Reid tweeted: "I'm glad the Pentagon is finally releasing this footage, but it only scratches the surface of research and materials available. The US needs to take a serious, scientific look at this and any potential national security implications. The American people deserve to be informed."
Axios reports that the US Navy also confirmed an increase in UFO sightings in 2019. It introduced a new process to allow pilots to report sightings at the time.
Officials say that, while UFOs don't necessarily indicate extraterrestrial life, they raise concerns over aircraft flying near sensitive military facilities and military-controlled ranges.

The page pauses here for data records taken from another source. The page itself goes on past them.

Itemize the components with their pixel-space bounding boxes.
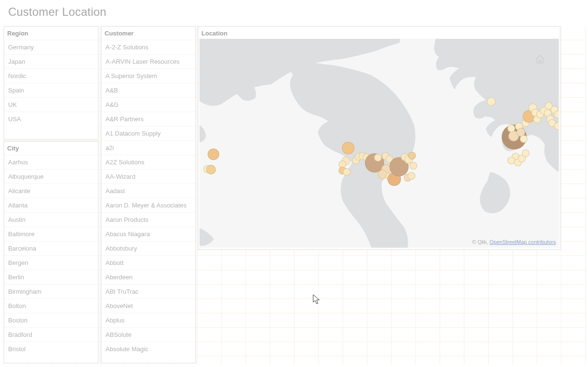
region-item[interactable]: Nordic: [4, 69, 98, 83]
page-title: Customer Location: [8, 5, 106, 19]
customer-item[interactable]: ABSolute: [102, 327, 195, 342]
map-bubble[interactable]: [522, 149, 529, 157]
attribution-prefix: © Qlik,: [472, 239, 490, 245]
city-item[interactable]: Aarhus: [4, 155, 98, 169]
region-panel-title: Region: [4, 27, 98, 40]
customer-panel: Customer A-2-Z SolutionsA-ARVIN Laser Re…: [101, 26, 196, 364]
city-item[interactable]: Atlanta: [4, 198, 98, 212]
customer-item[interactable]: Aberdeen: [102, 270, 195, 284]
map-bubble[interactable]: [554, 111, 559, 118]
city-panel-title: City: [4, 142, 98, 155]
city-item[interactable]: Baltimore: [4, 227, 98, 241]
region-item[interactable]: Germany: [4, 40, 98, 54]
customer-item[interactable]: a2i: [102, 140, 195, 155]
customer-item[interactable]: A2Z Solutions: [102, 155, 195, 169]
map-bubble[interactable]: [507, 125, 515, 132]
city-item[interactable]: Bolton: [4, 298, 98, 313]
city-item[interactable]: Birmingham: [4, 284, 98, 298]
attribution-link[interactable]: OpenStreetMap contributors: [490, 239, 556, 245]
location-panel: Location © Qlik, OpenStreetMap contribut…: [198, 26, 561, 250]
region-list: GermanyJapanNordicSpainUKUSA: [4, 40, 98, 126]
customer-item[interactable]: Aaron D. Meyer & Associates: [102, 198, 195, 212]
city-item[interactable]: Barcelona: [4, 241, 98, 255]
map-bubble[interactable]: [374, 154, 382, 161]
map-viewport[interactable]: © Qlik, OpenStreetMap contributors: [200, 39, 559, 248]
customer-item[interactable]: ABI TruTrac: [102, 284, 195, 298]
customer-item[interactable]: A&G: [102, 97, 195, 112]
city-item[interactable]: Bristol: [4, 342, 98, 356]
map-attribution: © Qlik, OpenStreetMap contributors: [472, 239, 556, 245]
map-bubble[interactable]: [206, 165, 216, 174]
map-bubble[interactable]: [408, 172, 415, 180]
city-list: AarhusAlbuquerqueAlicanteAtlantaAustinBa…: [4, 155, 98, 356]
customer-item[interactable]: Absolute Magic: [102, 342, 195, 356]
map-bubble[interactable]: [342, 142, 354, 154]
customer-item[interactable]: Abbotsbury: [102, 241, 195, 255]
customer-item[interactable]: Abplus: [102, 313, 195, 327]
city-item[interactable]: Bergen: [4, 255, 98, 270]
customer-item[interactable]: A-2-Z Solutions: [102, 40, 195, 54]
location-panel-title: Location: [199, 27, 560, 39]
city-item[interactable]: Boston: [4, 313, 98, 327]
customer-item[interactable]: A Superior System: [102, 69, 195, 83]
city-item[interactable]: Alicante: [4, 184, 98, 198]
region-item[interactable]: Spain: [4, 83, 98, 97]
map-bubble[interactable]: [554, 122, 559, 130]
customer-item[interactable]: Abacus Niagara: [102, 227, 195, 241]
customer-item[interactable]: Aadast: [102, 184, 195, 198]
customer-panel-title: Customer: [102, 27, 195, 40]
customer-item[interactable]: A-ARVIN Laser Resources: [102, 54, 195, 69]
home-icon[interactable]: [535, 54, 545, 65]
city-item[interactable]: Albuquerque: [4, 169, 98, 184]
city-panel: City AarhusAlbuquerqueAlicanteAtlantaAus…: [3, 141, 99, 364]
region-panel: Region GermanyJapanNordicSpainUKUSA: [3, 26, 99, 140]
region-item[interactable]: Japan: [4, 54, 98, 69]
map-bubble[interactable]: [343, 168, 351, 176]
city-item[interactable]: Berlin: [4, 270, 98, 284]
customer-item[interactable]: Aaron Products: [102, 212, 195, 227]
cursor-icon: [313, 294, 320, 305]
map-bubble[interactable]: [410, 162, 417, 170]
map-bubble[interactable]: [408, 152, 416, 160]
customer-item[interactable]: A&R Partners: [102, 112, 195, 126]
customer-item[interactable]: A&B: [102, 83, 195, 97]
customer-list: A-2-Z SolutionsA-ARVIN Laser ResourcesA …: [102, 40, 195, 356]
customer-item[interactable]: AA-Wizard: [102, 169, 195, 184]
city-item[interactable]: Austin: [4, 212, 98, 227]
map-bubble[interactable]: [208, 149, 219, 160]
region-item[interactable]: USA: [4, 112, 98, 126]
region-item[interactable]: UK: [4, 97, 98, 112]
customer-item[interactable]: Abbott: [102, 255, 195, 270]
map-bubble[interactable]: [487, 97, 495, 106]
customer-item[interactable]: A1 Datacom Supply: [102, 126, 195, 140]
city-item[interactable]: Bradford: [4, 327, 98, 342]
map-bubble[interactable]: [520, 135, 528, 143]
customer-item[interactable]: AboveNet: [102, 298, 195, 313]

The Navy is officially releasing them now, "in order to clear up any misconceptions by the public on whether or not the footage that has been circulating was real, or whether or not there is more to the videos," Pentagon spokesperson Sue Gough said in a statement.
"After a thorough review, the department has determined that the authorised release of these unclassified videos does not reveal any sensitive capabilities or systems and does not impinge on any subsequent investigations of military air space incursions by unidentified aerial phenomena."
CNN reports that the Navy videos were first released between December 2017 and March 2018 by To The Stars Academy of Arts & Sciences, a company co-founded by former Blink-182 musician Tom DeLonge that studies information about UFOs.
In 2017, a pilot who saw one of the UFOs in 2004 told CNN that it moved in ways he couldn't explain.
"As I got close to it ... it rapidly accelerated to the south, and disappeared in less than two seconds," said retired US Navy pilot David Fravor. "This was extremely abrupt, like a ping pong ball, bouncing off a wall. It would hit and go the other way."